→ Exercise details
Output exactly, with nothing added, the entries from the first line through the line with "та Чернігівським наук".

(Saved entries)
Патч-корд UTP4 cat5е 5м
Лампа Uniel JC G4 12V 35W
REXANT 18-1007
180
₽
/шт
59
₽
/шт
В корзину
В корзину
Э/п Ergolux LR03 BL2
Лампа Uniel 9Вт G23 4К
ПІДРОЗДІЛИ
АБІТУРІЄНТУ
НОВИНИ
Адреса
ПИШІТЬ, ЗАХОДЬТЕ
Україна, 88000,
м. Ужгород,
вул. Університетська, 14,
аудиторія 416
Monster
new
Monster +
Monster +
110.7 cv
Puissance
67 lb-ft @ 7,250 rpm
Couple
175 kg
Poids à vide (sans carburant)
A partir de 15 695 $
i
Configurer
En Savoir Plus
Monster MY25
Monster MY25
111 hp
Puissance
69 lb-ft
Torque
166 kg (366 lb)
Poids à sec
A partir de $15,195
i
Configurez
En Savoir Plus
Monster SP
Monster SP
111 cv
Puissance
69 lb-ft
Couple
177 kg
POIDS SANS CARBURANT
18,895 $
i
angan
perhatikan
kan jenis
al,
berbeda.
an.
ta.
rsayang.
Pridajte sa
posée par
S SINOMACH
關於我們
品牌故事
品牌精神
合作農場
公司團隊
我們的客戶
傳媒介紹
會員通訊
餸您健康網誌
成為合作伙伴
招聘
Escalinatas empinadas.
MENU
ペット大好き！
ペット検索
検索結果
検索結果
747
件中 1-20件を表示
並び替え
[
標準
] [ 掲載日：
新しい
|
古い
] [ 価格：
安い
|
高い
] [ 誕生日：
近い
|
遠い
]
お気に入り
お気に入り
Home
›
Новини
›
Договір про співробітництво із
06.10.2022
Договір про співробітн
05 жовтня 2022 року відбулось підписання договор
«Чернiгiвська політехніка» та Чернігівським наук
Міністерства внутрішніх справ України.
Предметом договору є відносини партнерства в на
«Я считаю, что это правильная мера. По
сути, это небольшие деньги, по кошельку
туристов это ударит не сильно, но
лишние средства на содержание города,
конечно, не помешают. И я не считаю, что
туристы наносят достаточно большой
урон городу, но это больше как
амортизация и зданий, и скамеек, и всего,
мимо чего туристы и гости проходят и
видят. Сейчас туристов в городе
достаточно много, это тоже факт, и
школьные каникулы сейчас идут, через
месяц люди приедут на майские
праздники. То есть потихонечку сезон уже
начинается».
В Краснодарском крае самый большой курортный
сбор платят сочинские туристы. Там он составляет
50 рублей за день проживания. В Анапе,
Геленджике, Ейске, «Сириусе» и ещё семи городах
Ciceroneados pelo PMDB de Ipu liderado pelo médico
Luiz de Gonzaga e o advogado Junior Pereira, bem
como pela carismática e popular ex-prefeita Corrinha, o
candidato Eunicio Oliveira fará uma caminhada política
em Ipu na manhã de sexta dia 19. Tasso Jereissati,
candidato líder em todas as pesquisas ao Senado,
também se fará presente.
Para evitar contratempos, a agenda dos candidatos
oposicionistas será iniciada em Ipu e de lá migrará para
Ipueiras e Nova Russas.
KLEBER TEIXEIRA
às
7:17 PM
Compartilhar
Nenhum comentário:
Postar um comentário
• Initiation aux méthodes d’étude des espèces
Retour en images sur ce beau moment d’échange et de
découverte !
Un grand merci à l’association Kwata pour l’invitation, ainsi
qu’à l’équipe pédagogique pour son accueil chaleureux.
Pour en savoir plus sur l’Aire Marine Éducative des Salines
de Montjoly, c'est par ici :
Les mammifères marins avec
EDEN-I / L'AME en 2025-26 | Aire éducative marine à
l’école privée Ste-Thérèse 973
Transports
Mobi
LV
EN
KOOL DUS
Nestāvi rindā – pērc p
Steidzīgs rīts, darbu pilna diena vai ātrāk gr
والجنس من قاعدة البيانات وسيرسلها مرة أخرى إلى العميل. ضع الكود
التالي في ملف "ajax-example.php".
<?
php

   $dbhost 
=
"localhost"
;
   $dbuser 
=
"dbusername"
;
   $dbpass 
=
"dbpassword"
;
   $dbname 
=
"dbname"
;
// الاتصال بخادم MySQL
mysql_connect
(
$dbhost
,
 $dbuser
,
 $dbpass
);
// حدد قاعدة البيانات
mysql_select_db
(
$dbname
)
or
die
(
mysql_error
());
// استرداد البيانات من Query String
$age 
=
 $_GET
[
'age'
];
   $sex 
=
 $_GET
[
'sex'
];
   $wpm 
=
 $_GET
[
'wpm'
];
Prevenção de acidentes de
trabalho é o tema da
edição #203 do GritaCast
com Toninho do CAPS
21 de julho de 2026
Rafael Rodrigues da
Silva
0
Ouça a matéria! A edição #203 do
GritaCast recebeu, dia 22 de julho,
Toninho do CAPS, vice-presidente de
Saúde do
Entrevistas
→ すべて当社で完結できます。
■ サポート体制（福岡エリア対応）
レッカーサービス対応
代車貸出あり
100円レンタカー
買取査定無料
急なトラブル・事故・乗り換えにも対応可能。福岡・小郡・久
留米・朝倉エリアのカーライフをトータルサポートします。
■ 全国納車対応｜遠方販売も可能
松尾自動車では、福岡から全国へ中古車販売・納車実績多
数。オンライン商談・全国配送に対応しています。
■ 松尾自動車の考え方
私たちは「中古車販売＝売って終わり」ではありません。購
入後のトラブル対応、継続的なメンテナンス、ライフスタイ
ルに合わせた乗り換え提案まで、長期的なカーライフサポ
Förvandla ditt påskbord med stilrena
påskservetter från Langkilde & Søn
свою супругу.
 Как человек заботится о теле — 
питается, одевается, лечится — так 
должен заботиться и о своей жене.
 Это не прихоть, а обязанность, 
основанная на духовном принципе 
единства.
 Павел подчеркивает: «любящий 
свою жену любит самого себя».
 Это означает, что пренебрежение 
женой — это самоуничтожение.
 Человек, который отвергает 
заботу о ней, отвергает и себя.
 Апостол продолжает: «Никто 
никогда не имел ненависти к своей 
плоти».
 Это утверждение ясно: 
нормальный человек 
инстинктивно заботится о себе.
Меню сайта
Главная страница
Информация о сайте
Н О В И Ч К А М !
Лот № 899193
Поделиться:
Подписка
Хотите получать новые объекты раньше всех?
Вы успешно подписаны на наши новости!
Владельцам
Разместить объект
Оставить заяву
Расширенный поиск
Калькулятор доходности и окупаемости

→ Written answer
Патч-корд UTP4 cat5е 5м
Лампа Uniel JC G4 12V 35W
REXANT 18-1007
180
₽
/шт
59
₽
/шт
В корзину
В корзину
Э/п Ergolux LR03 BL2
Лампа Uniel 9Вт G23 4К
ПІДРОЗДІЛИ
АБІТУРІЄНТУ
НОВИНИ
Адреса
ПИШІТЬ, ЗАХОДЬТЕ
Україна, 88000,
м. Ужгород,
вул. Університетська, 14,
аудиторія 416
Monster
new
Monster +
Monster +
110.7 cv
Puissance
67 lb-ft @ 7,250 rpm
Couple
175 kg
Poids à vide (sans carburant)
A partir de 15 695 $
i
Configurer
En Savoir Plus
Monster MY25
Monster MY25
111 hp
Puissance
69 lb-ft
Torque
166 kg (366 lb)
Poids à sec
A partir de $15,195
i
Configurez
En Savoir Plus
Monster SP
Monster SP
111 cv
Puissance
69 lb-ft
Couple
177 kg
POIDS SANS CARBURANT
18,895 $
i
angan
perhatikan
kan jenis
al,
berbeda.
an.
ta.
rsayang.
Pridajte sa
posée par
S SINOMACH
關於我們
品牌故事
品牌精神
合作農場
公司團隊
我們的客戶
傳媒介紹
會員通訊
餸您健康網誌
成為合作伙伴
招聘
Escalinatas empinadas.
MENU
ペット大好き！
ペット検索
検索結果
検索結果
747
件中 1-20件を表示
並び替え
[
標準
] [ 掲載日：
新しい
|
古い
] [ 価格：
安い
|
高い
] [ 誕生日：
近い
|
遠い
]
お気に入り
お気に入り
Home
›
Новини
›
Договір про співробітництво із
06.10.2022
Договір про співробітн
05 жовтня 2022 року відбулось підписання договор
«Чернiгiвська політехніка» та Чернігівським наук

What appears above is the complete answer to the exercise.